Я не случайно назвал этот текст “сценарным планом” — чем же еще должен быть сценарий, как не направлением, указкой для чего-то, чему только еще предстоит возникнуть? Запечатленные на бумаге сцены разрастутся сами, — поверьте мне, в них есть дрожжи. И есть пространство для голосов тех, кто знал Збышека. Зачем же мне вкладывать в их уста свои слова? В результате в фильме оживет главный герой, которого мы не увидим на экране.

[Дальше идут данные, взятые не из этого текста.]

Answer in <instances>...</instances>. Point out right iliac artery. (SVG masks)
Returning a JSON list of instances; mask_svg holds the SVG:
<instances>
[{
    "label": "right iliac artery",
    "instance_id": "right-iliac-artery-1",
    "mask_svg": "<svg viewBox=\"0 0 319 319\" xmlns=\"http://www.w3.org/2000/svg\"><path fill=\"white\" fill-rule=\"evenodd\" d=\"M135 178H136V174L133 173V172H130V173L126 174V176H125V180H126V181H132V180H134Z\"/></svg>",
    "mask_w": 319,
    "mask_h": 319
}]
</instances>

Мой проект обретет плоть благодаря открывающему новые возможности сотрудничеству с автором диалогов. Их будет два или три — смотря как пойдет дело. Но пока отдавать им свой сценарий я не хочу — по тем же причинам, по каким они оберегают свои произведения от часто неоправданного соавторства с режиссерами. Их время придет, когда фильм будет запущен в производство.

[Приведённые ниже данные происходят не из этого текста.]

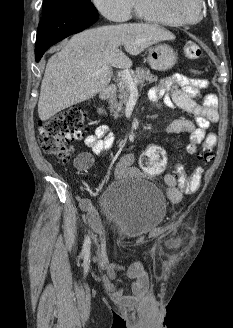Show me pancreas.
<instances>
[{"mask_svg":"<svg viewBox=\"0 0 233 328\" xmlns=\"http://www.w3.org/2000/svg\"><path fill=\"white\" fill-rule=\"evenodd\" d=\"M131 77L136 86H143L145 82L153 83L158 80L157 76L151 74L150 70L139 67L134 72H131ZM118 95H111L109 98L110 112L115 118L119 116V113L123 109L130 96V89L128 83L120 79L117 84Z\"/></svg>","mask_w":233,"mask_h":328,"instance_id":"1","label":"pancreas"}]
</instances>
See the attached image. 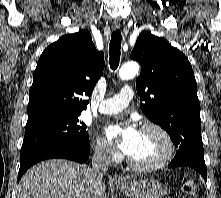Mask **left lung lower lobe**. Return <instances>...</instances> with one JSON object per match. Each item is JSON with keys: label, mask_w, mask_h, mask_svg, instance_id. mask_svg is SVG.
<instances>
[{"label": "left lung lower lobe", "mask_w": 221, "mask_h": 198, "mask_svg": "<svg viewBox=\"0 0 221 198\" xmlns=\"http://www.w3.org/2000/svg\"><path fill=\"white\" fill-rule=\"evenodd\" d=\"M179 166H188L198 171L203 178L207 179V169L204 161V153L196 150L187 152H178L171 163L169 168H175Z\"/></svg>", "instance_id": "obj_1"}]
</instances>
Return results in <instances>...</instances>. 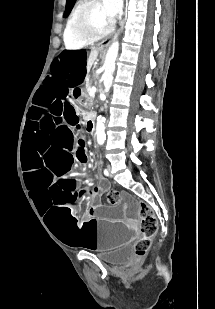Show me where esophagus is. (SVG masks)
I'll return each mask as SVG.
<instances>
[{
  "label": "esophagus",
  "instance_id": "1",
  "mask_svg": "<svg viewBox=\"0 0 215 309\" xmlns=\"http://www.w3.org/2000/svg\"><path fill=\"white\" fill-rule=\"evenodd\" d=\"M123 29V24L121 25L120 29L115 33V35L109 39H106V40H103V42H100L98 44V47L99 48H107L108 45L111 43V41H113L115 38L118 37V35L120 34V32L122 31Z\"/></svg>",
  "mask_w": 215,
  "mask_h": 309
}]
</instances>
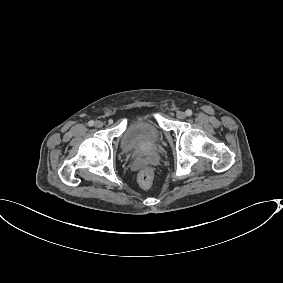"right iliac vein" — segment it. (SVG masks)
I'll use <instances>...</instances> for the list:
<instances>
[{
	"label": "right iliac vein",
	"instance_id": "63e3f726",
	"mask_svg": "<svg viewBox=\"0 0 283 283\" xmlns=\"http://www.w3.org/2000/svg\"><path fill=\"white\" fill-rule=\"evenodd\" d=\"M95 127L97 128H101L103 126V122L100 121V120H97L95 123H94Z\"/></svg>",
	"mask_w": 283,
	"mask_h": 283
}]
</instances>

Пусть никого не удивляет, что персонажи фильма выступают под собственными именами: какой смысл называться вымышленными, коли на этой распродаже им предстоит сыграть самих себя? Имя же Збышека не прозвучит ни разу, и лицо на экране ни разу не появится, но тем не менее Он еще раз сыграет свою роль, потому что я по Нему соскучился.



Действующие лица:

Б. — Беата Тышкевич — первая жена. Актриса. Одинокая. От этого брака у нее ребенок, девочка.

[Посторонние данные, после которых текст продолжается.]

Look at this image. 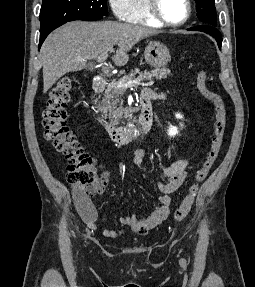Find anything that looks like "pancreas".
Wrapping results in <instances>:
<instances>
[{
	"mask_svg": "<svg viewBox=\"0 0 255 287\" xmlns=\"http://www.w3.org/2000/svg\"><path fill=\"white\" fill-rule=\"evenodd\" d=\"M167 76H172L170 70H167V68H155V70H150V72L148 70L141 72L139 68H135V70H131L129 76L119 78L118 82H131V80L144 82V80H153V78L161 80V78H167ZM118 82L114 80V82L108 84L103 94L102 102L97 110V112H102L103 118H109L110 124H115V126L123 116V108L120 106V94H124L127 90V88H117Z\"/></svg>",
	"mask_w": 255,
	"mask_h": 287,
	"instance_id": "cf45deb5",
	"label": "pancreas"
}]
</instances>
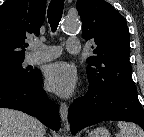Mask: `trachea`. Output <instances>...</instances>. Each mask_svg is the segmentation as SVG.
<instances>
[{
    "mask_svg": "<svg viewBox=\"0 0 144 137\" xmlns=\"http://www.w3.org/2000/svg\"><path fill=\"white\" fill-rule=\"evenodd\" d=\"M63 7L64 0H51L49 4L47 17L53 32L56 31L59 21L62 18Z\"/></svg>",
    "mask_w": 144,
    "mask_h": 137,
    "instance_id": "1",
    "label": "trachea"
}]
</instances>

Э. — Эльжбета Чижевская — вторая жена. Еще не совсем официальная. Бракоразводный процесс сильно затянулся. Тоже актриса. Любимица публики.

“Крошка” — 17 лет, работает на почте в провинциальном городке. “Артистка”. Мечтает сниматься в кино. (Ищу подходящее лицо.)

Даниель — Даниель Ольбрыхский — молодой актер. Имеет мотоцикл (старый “харлей”), что соответствует действительности.

Режиссер — 40 лет; когда-то, давным-давно, звезда “Польской киношколы”.

“Отшельник” — пока неясно, кто бы мог его сыграть. Лет около пятидесяти, возможно, старше. Тип “настоящего мужчины”, очень раскованный. Лицо сильно загорелое.

А также — толпа на вокзале, собачники, гости на приеме, съемочная группа, водитель грузовика, директор дома культуры, пчелы, несколько прохожих и табун лошадей.



Действие происходит сегодня ночью, между 22 и 7.30 утра.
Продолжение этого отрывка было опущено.